The bunker incident is the strongest case of control failure. Bankr’s access control documentation describes read-only mode, write operation flags, IP whitelisting, and recipient whitelisting.
These are types of gates that are external to the model and can mitigate damage even if the model parses malicious content in an unexpected way.
Similar dangers arise for trading agents and local assistants with permissions from wallets and exchanges. A trading bot with an API key can generate fraudulent orders if it accepts market comments, social posts, emails, or web pages as instructions.
A local assistant with access to the wallet creates a more dangerous version of the same tool invocation problem. Indirect instructions can lead the assistant to prepare transactions or disclose sensitive operational details.
Security research already models this type of failure. Indirectly prompted injection refers to malicious content that manipulates an agent through the data it processes, while tool-invoking agent research evaluates attacks and defenses on agents that operate using external tools.
NIST’s Adversarial Machine Learning Taxonomy provides a broader language for thinking about these attacks and mitigations.
What Cryptocurrency Users Need
For cryptocurrency investors, permission design is a core requirement. Agents connected to wallets must start with the assumption that web pages, X-posts, DMs, emails, and encoded text can contain hostile instructions.
This assumption turns agent safety into a transaction policy issue.
First, a trading agent must have separate read and write modes. Read mode allows you to summarize the market, compare tokens and suggest actions.
Write mode requires new user verification, limited order size, and pre-approved venue or recipient. Commands that appear in public text should not inherit wallet permissions simply because they match the natural language format.
Second, the recipient allow list must be enforced by code external to LLM. The model can suggest transfers.
The policy layer must decide whether to allow recipients, tokens, chains, amounts, and timing. If any fields are outside the scope of your policy, you should either stop the run or move it to human review.

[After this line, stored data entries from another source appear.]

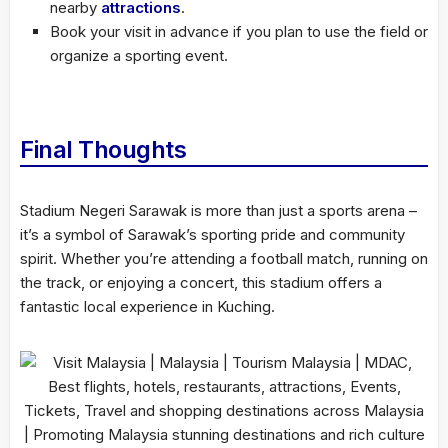
nearby
attractions
.
Book your visit in advance if you plan to use the field or
organize a sporting event.
Final Thoughts
Stadium Negeri Sarawak is more than just a sports arena –
it’s a symbol of Sarawak’s sporting pride and community
spirit. Whether you’re attending a football match, running on
the track, or enjoying a concert, this stadium offers a
fantastic local experience in Kuching.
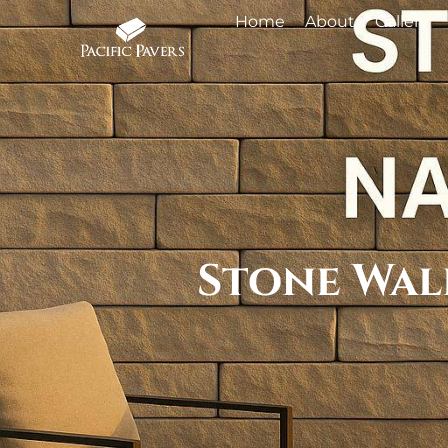
Home
About
Gallery
Stone Wall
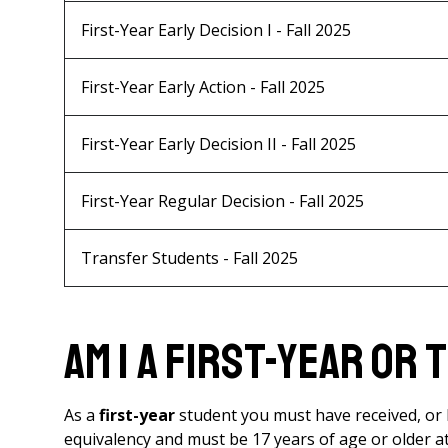
First-Year Early Decision I - Fall 2025
First-Year Early Action - Fall 2025
First-Year Early Decision II - Fall 2025
First-Year Regular Decision - Fall 2025
Transfer Students - Fall 2025
Am I a First-Year or
As a
first-year
student you must have received, or b
equivalency and must be 17 years of age or older a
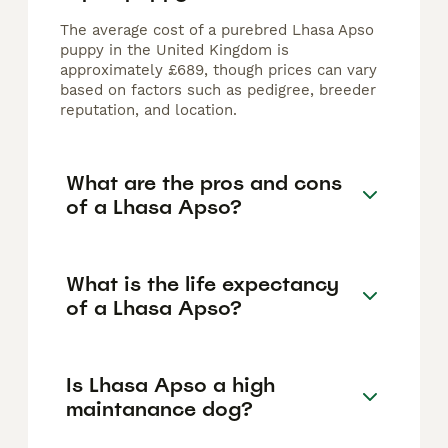
The average cost of a purebred Lhasa Apso
puppy in the United Kingdom is
approximately £689, though prices can vary
based on factors such as pedigree, breeder
reputation, and location.
What are the pros and cons
of a Lhasa Apso?
What is the life expectancy
of a Lhasa Apso?
Is Lhasa Apso a high
maintanance dog?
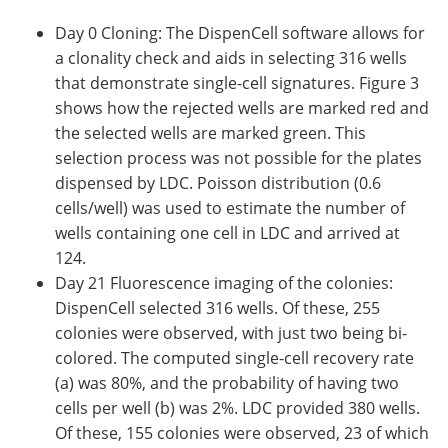
Day 0 Cloning: The DispenCell software allows for
a clonality check and aids in selecting 316 wells
that demonstrate single-cell signatures. Figure 3
shows how the rejected wells are marked red and
the selected wells are marked green. This
selection process was not possible for the plates
dispensed by LDC. Poisson distribution (0.6
cells/well) was used to estimate the number of
wells containing one cell in LDC and arrived at
124.
Day 21 Fluorescence imaging of the colonies:
DispenCell selected 316 wells. Of these, 255
colonies were observed, with just two being bi-
colored. The computed single-cell recovery rate
(a) was 80%, and the probability of having two
cells per well (b) was 2%. LDC provided 380 wells.
Of these, 155 colonies were observed, 23 of which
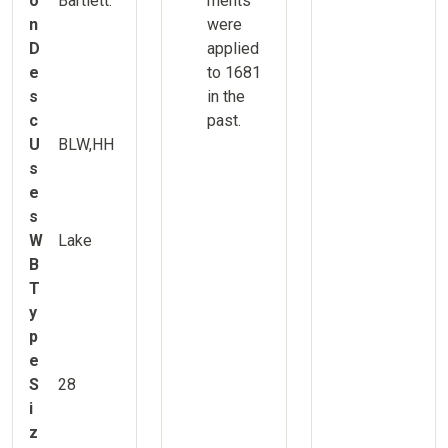
o
Bartlett.
ments
n
were
D
applied
e
to 1681
s
in the
c
past.
U
BLW,HH
s
e
s
W
Lake
B
T
y
p
e
S
28
i
z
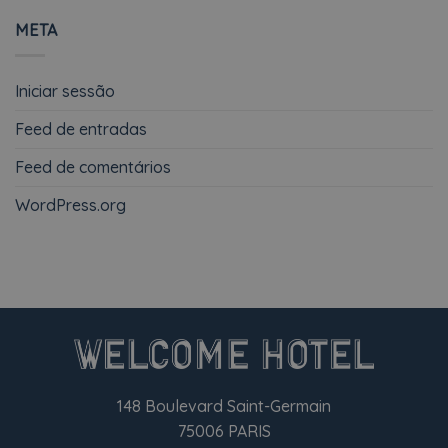
META
Iniciar sessão
Feed de entradas
Feed de comentários
WordPress.org
148 Boulevard Saint-Germain
75006 PARIS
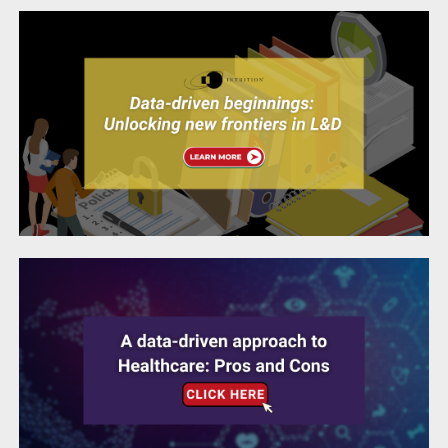
A data-driven approach to Healthcare: Pros
and Cons
Life Sciences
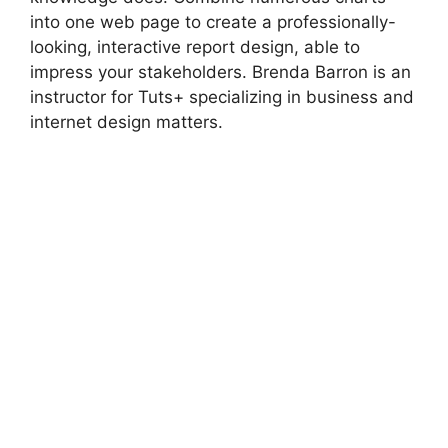
into one web page to create a professionally-
looking, interactive report design, able to
impress your stakeholders. Brenda Barron is an
instructor for Tuts+ specializing in business and
internet design matters.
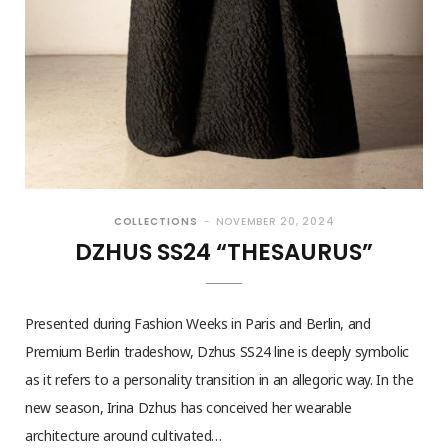
COLLECTIONS
NOVEMBER 20, 2024
DZHUS SS24 “THESAURUS”
Presented during Fashion Weeks in Paris and Berlin, and
Premium Berlin tradeshow, Dzhus SS24 line is deeply symbolic
as it refers to a personality transition in an allegoric way. In the
new season, Irina Dzhus has conceived her wearable
architecture around cultivated…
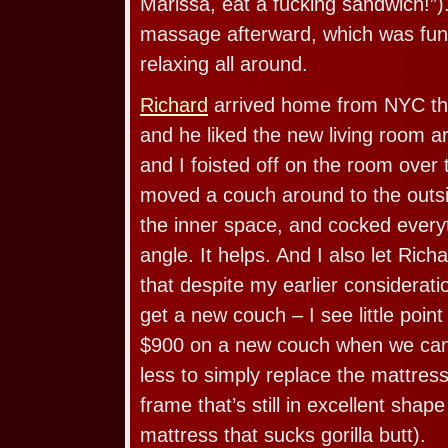
Marissa, eat a fucking sandwich!”
massage afterward, which was fun 
relaxing all around.
Richard
arrived home from NYC thi
and he liked the new living room 
and I foisted off on the room ove
moved a couch around to the outsi
the inner space, and cocked everyt
angle. It helps. And I also let Ric
that despite my earlier considerati
get a new couch – I see little poin
$900 on a new couch when we ca
less to simply replace the mattres
frame that’s still in excellent shape 
mattress that sucks gorilla butt).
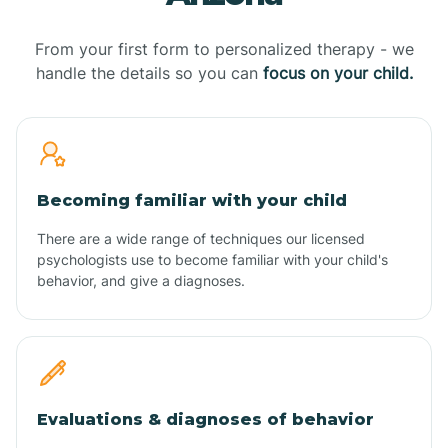
From your first form to personalized therapy - we
handle the details so you can
focus on your child.
Becoming familiar with your child
There are a wide range of techniques our licensed
psychologists use to become familiar with your child's
behavior, and give a diagnoses.
Evaluations & diagnoses of behavior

Third, spending limits are session-based and must be reset proactively. Depending on your policy, daily or per-action limits can reduce or block DRB transfers.
The exact number depends on your balance and strategy, but the invariant is simpler. The agent parsed the command correctly and should not have unlimited spending privileges.
Fourth, local key separation must be treated as a hard boundary. Power users running custom assistants on machines with access to wallets or exchanges should separate those credentials from the assistant’s file and browser permissions.
According to 0xDeployer, early versions of Banker’s agent had a hard-coded block that ignored responses from Grok to prevent LLM-on-LLM prompt injection chains. This protection was not built into the latest agent rewrite, creating a gap that allowed published Grok responses to become executable Bankr instructions.
Deployer said Banker then added strong blocks to Grok’s accounts and directed agent wallet operators to controls already available to account holders, including IP whitelisting of API keys, allowed API keys, and a per-account toggle that disables Banker execution from X replies.
Assistants can draft trades. Another wallet face must approve it.
While traders may monitor extensive asset screens and the status of Bitcoin and Ethereum, the agent’s risk is more driven by permission boundaries than market direction.
CryptoSlate’s previously covered agent economic flows, generative AI agents, autonomous agent payments, and crypto products connected to MCPs demonstrate how agents can quickly move closer to financial activity.
Security lessons can be learned from certification paths. Treat model output as untrusted until another policy layer validates intent, permissions, recipients, assets, amounts, and user confirmation.
Prompt injection continues to modify encoded text and forms throughout multi-step agent interactions. The defender must be present where the transaction is authorized before the wallet is signed.